There are 3 common ways to throw a throw line into the tree. The first and probably most common is the Granny Throw or the basket throw. This throw is performed by putting a bight of throw line through the ring on the throw bag and hooking it around your index finger on one hand. The other end of the throw line that exits the ring opposite the bight you just grabbed is then held with the opposite hand. This allows the throw bag to be held by a basket of throw line. The bag is then swung back and forth in a pendulum between your legs. The swing of the throw bag should line up with the target you are aiming for, When you are ready to shoot for your target, the grip is released around both lines and the bag will shoot through the air and “hopefully” go through your ideal TIP!

The next technique for throwing is set up exactly the same way as the basket throw except the throw line is all held in your dominant hand instead of separating it between both of your hands. This is called a single hand throw. The bight of throw line as well as the working portion of the throw line are all hooked over your index finger. The bag is then swung in a pendulum but on the outside of your dominant leg. This is my preferred method of throwing because it allows me the maximum height as well as the accuracy that I am looking for.

The third technique is called the trigger shot. The process of throwing is very similar to the single hand throw but the set up is a bit different. The throw bag is laid on the ground and the throw line is grasped just above your knee. At this point a slip knot is tied in the throw line to create a small bump or trigger to grasp. The throw line is then swung in a pendulum fashion again and as the throw line is released, the slip knot pops out and the bag again, hopefully, goes right through the ideal tie in point!

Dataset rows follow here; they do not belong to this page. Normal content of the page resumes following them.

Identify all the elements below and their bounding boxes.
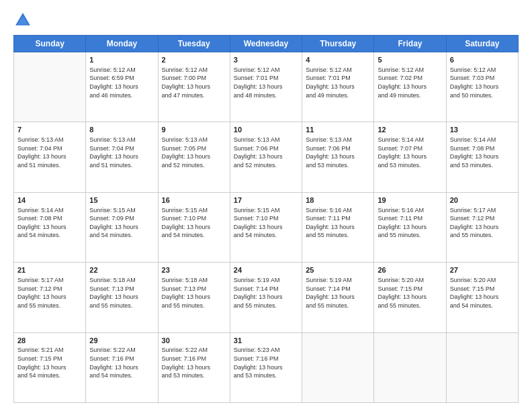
day-info: Sunrise: 5:19 AM Sunset: 7:14 PM Dayligh… — [306, 276, 370, 310]
page: SundayMondayTuesdayWednesdayThursdayFrid… — [0, 0, 532, 411]
day-info: Sunrise: 5:14 AM Sunset: 7:08 PM Dayligh… — [450, 136, 515, 169]
day-number: 9 — [162, 125, 226, 135]
day-number: 24 — [234, 265, 298, 275]
calendar-day-header: Thursday — [302, 36, 374, 52]
day-number: 16 — [162, 195, 226, 205]
calendar-week-row: 1Sunrise: 5:12 AM Sunset: 6:59 PM Daylig… — [14, 52, 519, 122]
day-number: 21 — [17, 265, 82, 275]
calendar-cell: 21Sunrise: 5:17 AM Sunset: 7:12 PM Dayli… — [14, 263, 86, 332]
day-info: Sunrise: 5:13 AM Sunset: 7:06 PM Dayligh… — [234, 136, 298, 169]
day-number: 13 — [450, 125, 515, 135]
day-info: Sunrise: 5:22 AM Sunset: 7:16 PM Dayligh… — [162, 346, 226, 379]
calendar-cell: 27Sunrise: 5:20 AM Sunset: 7:15 PM Dayli… — [446, 263, 518, 332]
calendar-week-row: 28Sunrise: 5:21 AM Sunset: 7:15 PM Dayli… — [14, 332, 519, 402]
day-number: 4 — [306, 55, 370, 65]
calendar-cell: 6Sunrise: 5:12 AM Sunset: 7:03 PM Daylig… — [446, 52, 518, 122]
calendar-cell: 11Sunrise: 5:13 AM Sunset: 7:06 PM Dayli… — [302, 122, 374, 192]
calendar-cell: 8Sunrise: 5:13 AM Sunset: 7:04 PM Daylig… — [86, 122, 158, 192]
day-info: Sunrise: 5:13 AM Sunset: 7:04 PM Dayligh… — [89, 136, 154, 169]
day-number: 1 — [89, 55, 154, 65]
calendar-cell — [374, 332, 446, 402]
day-number: 7 — [17, 125, 82, 135]
day-info: Sunrise: 5:15 AM Sunset: 7:10 PM Dayligh… — [234, 206, 298, 240]
day-info: Sunrise: 5:13 AM Sunset: 7:06 PM Dayligh… — [306, 136, 370, 169]
day-info: Sunrise: 5:20 AM Sunset: 7:15 PM Dayligh… — [450, 276, 515, 310]
day-info: Sunrise: 5:16 AM Sunset: 7:11 PM Dayligh… — [378, 206, 442, 240]
day-info: Sunrise: 5:12 AM Sunset: 6:59 PM Dayligh… — [89, 66, 154, 99]
day-number: 22 — [89, 265, 154, 275]
calendar-header-row: SundayMondayTuesdayWednesdayThursdayFrid… — [14, 36, 519, 52]
calendar-cell — [302, 332, 374, 402]
calendar-cell: 7Sunrise: 5:13 AM Sunset: 7:04 PM Daylig… — [14, 122, 86, 192]
day-info: Sunrise: 5:12 AM Sunset: 7:03 PM Dayligh… — [450, 66, 515, 99]
calendar-cell: 18Sunrise: 5:16 AM Sunset: 7:11 PM Dayli… — [302, 192, 374, 262]
calendar-day-header: Sunday — [14, 36, 86, 52]
calendar-cell: 2Sunrise: 5:12 AM Sunset: 7:00 PM Daylig… — [158, 52, 230, 122]
calendar-day-header: Tuesday — [158, 36, 230, 52]
day-info: Sunrise: 5:12 AM Sunset: 7:02 PM Dayligh… — [378, 66, 442, 99]
calendar-day-header: Friday — [374, 36, 446, 52]
day-number: 11 — [306, 125, 370, 135]
day-info: Sunrise: 5:13 AM Sunset: 7:04 PM Dayligh… — [17, 136, 82, 169]
calendar-cell: 29Sunrise: 5:22 AM Sunset: 7:16 PM Dayli… — [86, 332, 158, 402]
calendar-cell: 14Sunrise: 5:14 AM Sunset: 7:08 PM Dayli… — [14, 192, 86, 262]
day-info: Sunrise: 5:21 AM Sunset: 7:15 PM Dayligh… — [17, 346, 82, 379]
day-info: Sunrise: 5:18 AM Sunset: 7:13 PM Dayligh… — [162, 276, 226, 310]
logo-icon — [13, 11, 32, 30]
day-info: Sunrise: 5:15 AM Sunset: 7:09 PM Dayligh… — [89, 206, 154, 240]
day-number: 26 — [378, 265, 442, 275]
calendar-cell: 3Sunrise: 5:12 AM Sunset: 7:01 PM Daylig… — [230, 52, 302, 122]
day-info: Sunrise: 5:22 AM Sunset: 7:16 PM Dayligh… — [89, 346, 154, 379]
day-info: Sunrise: 5:17 AM Sunset: 7:12 PM Dayligh… — [17, 276, 82, 310]
calendar-cell: 16Sunrise: 5:15 AM Sunset: 7:10 PM Dayli… — [158, 192, 230, 262]
day-number: 3 — [234, 55, 298, 65]
day-number: 10 — [234, 125, 298, 135]
calendar-cell: 19Sunrise: 5:16 AM Sunset: 7:11 PM Dayli… — [374, 192, 446, 262]
calendar-cell: 17Sunrise: 5:15 AM Sunset: 7:10 PM Dayli… — [230, 192, 302, 262]
day-number: 29 — [89, 336, 154, 346]
day-number: 25 — [306, 265, 370, 275]
day-number: 27 — [450, 265, 515, 275]
day-number: 5 — [378, 55, 442, 65]
calendar-cell: 12Sunrise: 5:14 AM Sunset: 7:07 PM Dayli… — [374, 122, 446, 192]
calendar-cell: 23Sunrise: 5:18 AM Sunset: 7:13 PM Dayli… — [158, 263, 230, 332]
calendar-day-header: Saturday — [446, 36, 518, 52]
day-number: 30 — [162, 336, 226, 346]
calendar-week-row: 21Sunrise: 5:17 AM Sunset: 7:12 PM Dayli… — [14, 263, 519, 332]
day-number: 6 — [450, 55, 515, 65]
day-number: 18 — [306, 195, 370, 205]
calendar-cell: 28Sunrise: 5:21 AM Sunset: 7:15 PM Dayli… — [14, 332, 86, 402]
calendar-cell: 13Sunrise: 5:14 AM Sunset: 7:08 PM Dayli… — [446, 122, 518, 192]
calendar-cell — [446, 332, 518, 402]
logo — [13, 11, 35, 30]
day-number: 17 — [234, 195, 298, 205]
calendar-cell: 22Sunrise: 5:18 AM Sunset: 7:13 PM Dayli… — [86, 263, 158, 332]
day-number: 28 — [17, 336, 82, 346]
calendar-cell: 24Sunrise: 5:19 AM Sunset: 7:14 PM Dayli… — [230, 263, 302, 332]
day-info: Sunrise: 5:15 AM Sunset: 7:10 PM Dayligh… — [162, 206, 226, 240]
day-info: Sunrise: 5:14 AM Sunset: 7:08 PM Dayligh… — [17, 206, 82, 240]
day-number: 31 — [234, 336, 298, 346]
calendar-table: SundayMondayTuesdayWednesdayThursdayFrid… — [13, 35, 519, 403]
day-number: 20 — [450, 195, 515, 205]
calendar-cell: 15Sunrise: 5:15 AM Sunset: 7:09 PM Dayli… — [86, 192, 158, 262]
day-info: Sunrise: 5:16 AM Sunset: 7:11 PM Dayligh… — [306, 206, 370, 240]
calendar-cell: 5Sunrise: 5:12 AM Sunset: 7:02 PM Daylig… — [374, 52, 446, 122]
day-number: 12 — [378, 125, 442, 135]
day-info: Sunrise: 5:13 AM Sunset: 7:05 PM Dayligh… — [162, 136, 226, 169]
day-number: 8 — [89, 125, 154, 135]
header — [13, 11, 519, 30]
calendar-week-row: 7Sunrise: 5:13 AM Sunset: 7:04 PM Daylig… — [14, 122, 519, 192]
calendar-cell: 26Sunrise: 5:20 AM Sunset: 7:15 PM Dayli… — [374, 263, 446, 332]
calendar-day-header: Wednesday — [230, 36, 302, 52]
day-info: Sunrise: 5:19 AM Sunset: 7:14 PM Dayligh… — [234, 276, 298, 310]
day-info: Sunrise: 5:20 AM Sunset: 7:15 PM Dayligh… — [378, 276, 442, 310]
day-number: 14 — [17, 195, 82, 205]
calendar-cell: 10Sunrise: 5:13 AM Sunset: 7:06 PM Dayli… — [230, 122, 302, 192]
calendar-week-row: 14Sunrise: 5:14 AM Sunset: 7:08 PM Dayli… — [14, 192, 519, 262]
calendar-cell — [14, 52, 86, 122]
calendar-cell: 1Sunrise: 5:12 AM Sunset: 6:59 PM Daylig… — [86, 52, 158, 122]
calendar-cell: 25Sunrise: 5:19 AM Sunset: 7:14 PM Dayli… — [302, 263, 374, 332]
day-number: 15 — [89, 195, 154, 205]
calendar-cell: 30Sunrise: 5:22 AM Sunset: 7:16 PM Dayli… — [158, 332, 230, 402]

One of the biggest tips I have for climbers learning about throw line is to never let the throw line go once you’ve thrown it. After you release the throw line on your throw, let the line pass through your dominant hand. Too many times climbers will throw the line and just drop it to the ground as it zings it’s way through the canopy. There are way too many times that the throw bag passes through the TIP and it can easily be stopped which reduces the chance of it getting tangled in the many sticky limbs that it would have passed over if you didn’t stop it in time. This is also a great thing to keep in mind when throwing in tight quarters to reduce the chance of a strange bounce that could end in a dented car hood, broken lawn ornament or broken window. Don’t let go of the throw line!

All of these techniques work great and some work better than others in certain situations. Personally I feel very comfortable throwing single handed up to heights of about 80’. This is my go to technique for big throws as well as straight up throws. When it comes to smaller trees with tight canopies, I might use the basket throw because I can throw it short distances with pretty good accuracy. I used to throw with the trigger shot for quite a few years but found I couldn’t get the throw as high as I was hoping for. After switching to the single hand throw there was a noticeable change in the height and accuracy of my throws.


Abdon at Bartlett has put together a great video illustrating these techniques if you are looking for a bit more clarity outside of this written word. We will have a second blog post explaining some of the more advanced techniques that throw line can be used for outside of just setting climbing and rigging lines. There are some techniques that we have covered in the past that will be revisited to keep all the throw line resources in one general area. Again, I can’t stress enough how useful a throw line can be to your work process and flow once you’ve become fluent with the techniques, nuances and sometimes, the struggle of throw line!